Declaration of Independence

We hold these truths to be self-evident, that all men are created equal, that they are endowed by their Creator with certain unalienable Rights, that among these are Life, Liberty and the pursuit of Happiness. - That to secure these rights, Governments are instituted among Men, deriving their just powers from the consent of the governed.

Monday, October 17, 2011

Francis Lightfoot Lee

                    Francis Lightfoot Lee, signer of the Declaration of Independence, was born on October 14, 1734, in Westmoreland County, Virginia.  He was the younger brother of another great patriot Signer, Richard Henry Lee.

                    Francis was too young to be sent to Europe to be educated when his father died, but he received every advantage of education available in the Colonies.  He was still young when he began studying under the direction of the Reverend Doctor Craig, a Scottish "clergyman of eminent piety and learning."  Craig educated Francis' heart as well as his head and laid the foundation of character people saw in the adult patriot.
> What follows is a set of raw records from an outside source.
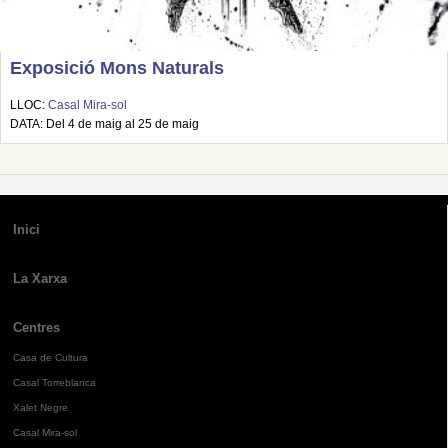
Exposició Mons Naturals
LLOC:
Casal Mira-sol
DATA: Del 4 de maig al 25 de maig
Inici
La Xarxa
Centres
Casa de Cultura
Casal Torreblanca
Xalet Negre
Casal Mira-sol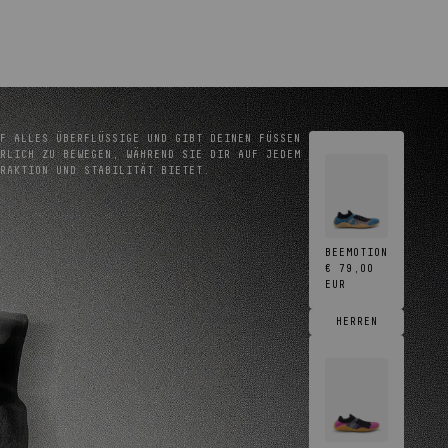
F ALLES ÜBERFLÜSSIGE UND GIBT DEINEN FÜSSEN D
LICH ZU BEWEGEN, WÄHREND SIE DIR AUF JEDEM U
RAKTION UND STABILITÄT BIETET.
BEEMOTION
€ 79,00
EUR
HERREN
                    When Richard Henry Lee returned from studying in England, Francis was just entering adulthood.  Francis was "deeply impressed" with his brother's "various acquirements and polished manner and adopted him as a model to imitate.  Francis leaned on the judgment of his brother to the point that the brothers often acted in unison for a common good.  Richard spoke with a "sweet voice and persuasive manner.  When he started warning about the impending dangers of British oppression, Francis caught his fervor in the cause of liberty.  When Francis became old enough to join the political scene, he was a "full-fledged patriot" who "espoused the cause of freedom" with a "pure heart and clean hands."

                    Francis was elected in 1765 as a member of the Virginia House of Burgesses to represent Loudon County; at the same time, Richard was a member of the House representing Westmoreland County.  Francis continued to be reelected annually until 1772 when he married Rebecca Tayloe, daughter of Colonel John Tayloe of Richmond and moved to that city.  He was immediately elected to represent Richmond in the House of Burgesses where he always acted with the patriotic burgesses.

                    Francis continued in that position until 1775 when the Virginia Convention elected him to represent Virginia in the Continental Congress.   He was not a fluent speaker and seldom engaged in debate, but he was a very useful member of any legislative assembly because of "his sound judgment, unwavering principles, and persevering industry."  He sympathized with Richard's yearnings for independence; therefore, he voted for and signed the Declaration of Independence "with great joy."

                    Francis continued as a member of Congress until 1779 and was also a member of the Virginian committee that framed the Articles of Confederation.  He resigned his position in Congress early in the spring of 1779 with the intention to retire completely from public life and enjoy his home and family.  His fellow citizens were not ready for him to leave public service and elected him as a member of the Virginia Senate.  He served in that position for only a "brief season" before he said goodbye to public employment and would not be convinced to enter it again. 

                    Francis enjoyed "his domestic pleasures" and passed his remaining days in agricultural pursuits.  He also enjoyed reading, studying, and visiting with friends.  He acted like a philosopher and a Christian when he used his "ample wealth" to dispense "blessings for the benefit of his country and his fellow men." 

                    In April 1797 Francis suffered an attack of pleurisy and died a few days later at age 63.  His wife died from the same disease within a few days later of his death.

                    Facts and quotes are from Lives of the Signers of the Declaration of Independence, pp. 194-197.